The former RBI top executive said that India needs to change the mindset and acknowledge the growth it needs to be able to create more jobs.
“Until we make this shift we’ll keep deluding ourselves that we are doing enough because as long as you look good you know we look good in the IMF tables as long as we are better than the rest of the world, but the real internal question we need to ask ourselves is: What is our need for growth and are we at that level or not? We are not, unfortunately, regardless of which government has been designing policies. That is the real challenge,” he said.
“It requires a mind shift, it requires a bit of an honest acknowledgment of where the state of the things are rather than saying that simply because we are growing faster than the rest of the world and China is now having a very hard landing that we are sort of good enough. It’s misleading because it’s hiding the fact that we are still short relative to our own needs on the jobs front, both in terms of numbers and the quality of the jobs,” he explained.
Acharya also cautioned against concentration of industries among a handful of business houses, which he felt was the growing trend.
“After liberalization, industrial concentration in India was coming down very sharply. Public sector enterprises gradually gave up their share to the private sector firms. But what we are observing especially over the last 10 years is that private sector concentration itself is rising. A lot of industrial concentration of India now looks like a lot of private domestic companies becoming large in a whole host of sectors just the way the government was a very big player before the ’90s.”
He explained why the trend was problematic. “I think generally this form of industrial concentration is found to be problematic for variety of reasons. It gives these companies undue advantage in pricing power, it keeps inflation structurally high, it reduces investments because they try to make more money by keeping volumes low and keeping margins high rather than all companies gunning for more volume because margins are so tight. You get a smaller economy but you get more valuable publicly listed companies because their operating margins are very high.”
“They also can become very powerful in the economy in a political sense in being able to influence regulation. So that it’s always incumbent friendly rather than allowing free entry and easy entry by market companies. And usually what you find is that entry growth of medium-sized companies into large companies becomes smaller if large companies are becoming larger and larger in the sectors in which they operate. So my sense is sooner rather than later India needs to take a very objective view of where the concentration in the industrial landscape is heading. I think it’s becoming very concentrated in my view.”
He highlighted the divergence in the performance of key economic parameters and the stock market.

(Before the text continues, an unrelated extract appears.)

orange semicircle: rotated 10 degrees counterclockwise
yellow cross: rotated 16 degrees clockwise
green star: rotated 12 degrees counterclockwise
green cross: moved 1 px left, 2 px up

“We need more discussion about the issue. I don’t even see it on the table. And the stock market is playing a very big role in this. Because, of course, these companies are becoming very valuable, their margins are very fat. So some of their gains are being shared with the part of India which is in the stock market. But I think it’s also there for creating this divergence between the real economy and the success of these companies, which is that the consumption engine, the investment engine, the job creation are not keeping in line with the success of the stock market.”
Acharya was the Deputy Governor at the Reserve Bank of India (RBI) during 23rd January 2017 to 23rd July 2019 in charge of Monetary Policy, Financial Markets, Financial Stability, and Research.